本発明化合物は、遊離の塩基のまま医薬として用いることができるが、公知の方法により医薬上許容される塩の形にして用いることもできる。例えば、本発明化合物のマレイン酸塩は、ベンゾグアナミン誘導体を、当量のマレイン酸が溶解したアルコール溶液又は酢酸エチル溶液に溶解し、濃縮することにより得ることができる。
【0015】
本発明化合物は、そのまま又は医薬上許容される無毒性かつ不活性の担体中に、例えば0.01〜99.5%、好ましくは0.5〜90%を含有する医薬組成物として、人を含む動物に投与される。

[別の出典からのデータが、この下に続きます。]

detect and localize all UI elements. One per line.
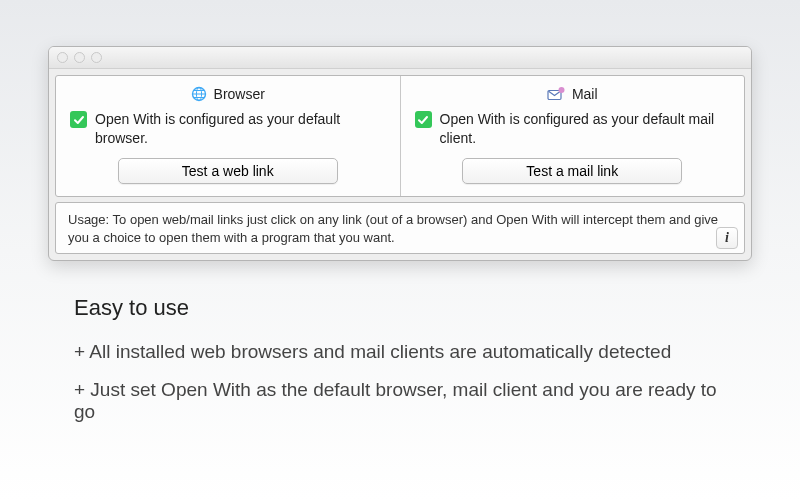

担体としては、固形、半固形又は液状の希釈剤、充填剤及びその他の処方用の助剤一種以上が用いられる。薬物は投与単位形態で投与することが望ましい。また、薬物は、静脈内投与、経口投与、組織内投与、局所投与(経皮投与等)又は経直腸的に投与することができるが、これらに限定されるものではない。これらの投与方法に適した剤型で投与されるのはもちろんである。
PDEのcAMP基質特異的阻害剤としての用量は、疾患・傷害の性質と程度、年齢、体重などの患者の状態、投与経路などを考慮した上で設定することが望ましいが、通常は、成人に対して本発明に係る薬物の有効成分量として、1日あたり、0.1〜1000mg/ヒトの範囲、好ましくは1〜500mg/ヒトの範囲が一般的である。
場合によっては、これ以下で足りるし、また逆にこれ以上の用量を必要とすることもある。また1日2〜4回に分割して投与することもできる。
【0016】
経口投与は固形又は液状の用量単位、例えば、末剤、散剤、錠剤、糖衣剤、カプセル剤、顆粒剤、懸濁剤、液剤、シロップ剤、ドロップ剤、舌下錠その他の剤型によって行うことができる。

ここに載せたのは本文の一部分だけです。